Он подошел к окну и простоял там несколько минут.
— У меня к вам просьба, — сказал он, снова подойдя к ней. — Я знаю, что вы выходите за меня из-за моих денег, — он поднял руку, когда она стала возражать. — Нет смысла отрицать это. Разве вы б пошли за этакого дикаря, не будь у меня большого дома? Такая леди, как вы, и разговаривать бы не стала с конюхом. Что я хочу от вас, так это того, чтобы вы делали вид и говорили всем, что вы… — он опустил взгляд на паркетный пол. — Я бы хотел, чтобы люди думали, что вы, ну это, влюбились в меня, и что вы идете за меня не только потому, что сестра перебежала вам дорожку, а я оказался под рукой. Я хочу, чтобы даже ваша сестра, — это он произнес особенно выразительно, — думала, что вы без ума от меня, как я сказал всем в церкви. И я хочу, чтобы ваша мать тоже так думала. Я не хочу, чтоб она меня боялась.

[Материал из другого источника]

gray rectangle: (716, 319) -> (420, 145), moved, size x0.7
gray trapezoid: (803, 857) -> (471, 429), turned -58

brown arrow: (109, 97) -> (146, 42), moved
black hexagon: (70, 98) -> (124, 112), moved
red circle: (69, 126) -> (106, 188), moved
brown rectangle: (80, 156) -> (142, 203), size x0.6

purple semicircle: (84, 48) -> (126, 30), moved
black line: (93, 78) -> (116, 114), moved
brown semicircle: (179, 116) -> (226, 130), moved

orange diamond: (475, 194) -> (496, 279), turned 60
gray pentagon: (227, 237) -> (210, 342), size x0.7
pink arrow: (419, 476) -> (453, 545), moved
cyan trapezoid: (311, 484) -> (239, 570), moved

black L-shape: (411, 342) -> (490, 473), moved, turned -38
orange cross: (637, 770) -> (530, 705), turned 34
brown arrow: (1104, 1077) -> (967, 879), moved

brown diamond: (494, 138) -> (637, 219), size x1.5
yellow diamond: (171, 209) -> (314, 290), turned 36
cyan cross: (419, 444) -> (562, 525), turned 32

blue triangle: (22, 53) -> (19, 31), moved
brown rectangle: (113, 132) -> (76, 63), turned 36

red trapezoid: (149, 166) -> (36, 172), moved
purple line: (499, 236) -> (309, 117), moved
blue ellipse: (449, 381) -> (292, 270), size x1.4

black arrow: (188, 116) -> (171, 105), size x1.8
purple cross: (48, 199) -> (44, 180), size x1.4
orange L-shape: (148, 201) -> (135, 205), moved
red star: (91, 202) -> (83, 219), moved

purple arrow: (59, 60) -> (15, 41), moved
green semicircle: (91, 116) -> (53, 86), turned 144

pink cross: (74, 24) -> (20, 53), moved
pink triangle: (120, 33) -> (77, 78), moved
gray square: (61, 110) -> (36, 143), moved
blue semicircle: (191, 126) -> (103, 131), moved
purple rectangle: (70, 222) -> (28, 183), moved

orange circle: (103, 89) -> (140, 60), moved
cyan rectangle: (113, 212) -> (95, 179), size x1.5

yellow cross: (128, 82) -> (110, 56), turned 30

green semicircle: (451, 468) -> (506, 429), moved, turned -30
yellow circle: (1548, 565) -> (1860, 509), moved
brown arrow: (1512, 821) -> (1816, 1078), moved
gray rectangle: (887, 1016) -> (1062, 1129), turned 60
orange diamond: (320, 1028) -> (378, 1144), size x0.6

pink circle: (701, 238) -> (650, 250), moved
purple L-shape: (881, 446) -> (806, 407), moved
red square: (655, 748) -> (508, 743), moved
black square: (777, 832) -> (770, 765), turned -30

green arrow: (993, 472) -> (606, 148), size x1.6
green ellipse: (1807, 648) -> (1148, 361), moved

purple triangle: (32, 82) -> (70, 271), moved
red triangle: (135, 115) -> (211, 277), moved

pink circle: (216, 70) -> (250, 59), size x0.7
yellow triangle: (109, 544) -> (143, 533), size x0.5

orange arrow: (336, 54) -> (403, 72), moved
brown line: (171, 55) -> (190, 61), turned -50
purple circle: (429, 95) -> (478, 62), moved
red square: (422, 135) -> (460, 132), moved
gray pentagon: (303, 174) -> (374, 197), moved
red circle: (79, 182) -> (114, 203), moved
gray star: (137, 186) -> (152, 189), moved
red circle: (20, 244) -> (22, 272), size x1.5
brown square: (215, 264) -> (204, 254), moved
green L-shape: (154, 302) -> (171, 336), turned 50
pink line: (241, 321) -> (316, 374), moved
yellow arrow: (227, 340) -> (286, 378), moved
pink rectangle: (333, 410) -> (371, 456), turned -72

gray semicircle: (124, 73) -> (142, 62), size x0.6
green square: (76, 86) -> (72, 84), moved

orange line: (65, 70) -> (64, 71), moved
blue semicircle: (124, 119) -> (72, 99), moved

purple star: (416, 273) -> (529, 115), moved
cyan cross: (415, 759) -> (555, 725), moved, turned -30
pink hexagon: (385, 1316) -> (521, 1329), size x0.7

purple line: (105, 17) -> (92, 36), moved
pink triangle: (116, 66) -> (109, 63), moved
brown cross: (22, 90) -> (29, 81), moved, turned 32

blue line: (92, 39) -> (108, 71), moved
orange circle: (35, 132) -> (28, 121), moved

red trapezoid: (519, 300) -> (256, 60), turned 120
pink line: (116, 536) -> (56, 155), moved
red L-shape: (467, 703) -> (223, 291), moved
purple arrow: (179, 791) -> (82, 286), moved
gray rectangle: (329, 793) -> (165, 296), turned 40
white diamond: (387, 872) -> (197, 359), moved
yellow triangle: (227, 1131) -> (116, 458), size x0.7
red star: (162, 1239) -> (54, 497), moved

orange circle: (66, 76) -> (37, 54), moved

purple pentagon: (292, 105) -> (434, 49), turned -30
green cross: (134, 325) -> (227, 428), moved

Хьюстон ожидала чего угодно, но только не этого. Так вот каким был этот огромный грозный мужчина, который чуждается всего города. Как ужасно, должно быть, стоять в стороне от всех городских дел. Конечно, какой женщине захочется принимать его у себя, если при этом «случайно» бьется фарфор! На данный момент он не вписывался ни в мир бедных, которому соответствовали его манеры и речь, ни в мир богатых, которому соответствовали его деньги.
Она подумала, что нужна ему. Нужна так, как никому до этого. Для Лиандера она была роскошью: милой, но бесполезной. Но для этого человека все то, чему она выучилась, было жизненно важным.
— Я буду притворяться самой любящей женой, — мягко сказала она.
— Значит, вы пойдете за меня?
— Ну да. Думаю, да, — сказала она, удивляясь сама себе.
— Черт побери! Эден! — взревел он, выбегая из комнаты. — Леди Чандлер выйдет за меня!
Хьюстон присела на подоконник. Он брал в жены леди Чандлер. А вот за кого выходит замуж она?
Был уже вечер, когда Хьюстон собралась возвращаться домой. Она чувствовала себя вымотанной, в эту минуту она бы предпочла никогда не слышать о Кейне Таггерте. Казалось, он считал возможным то, что он будет сидеть дома и работать, пока его невеста будет в одиночестве посещать приемы, рассказывая всем, как она его любит, и все будет замечательно.
— До тех пор пока они не увидят нас вместе, никто даже не поверит, что мы знаем друг друга, — сказала она ему через заваленный бумагами стол. — Вам придется пойти на прием послезавтра, а до этого нужно подобрать вам соответствующий костюм и побрить вас.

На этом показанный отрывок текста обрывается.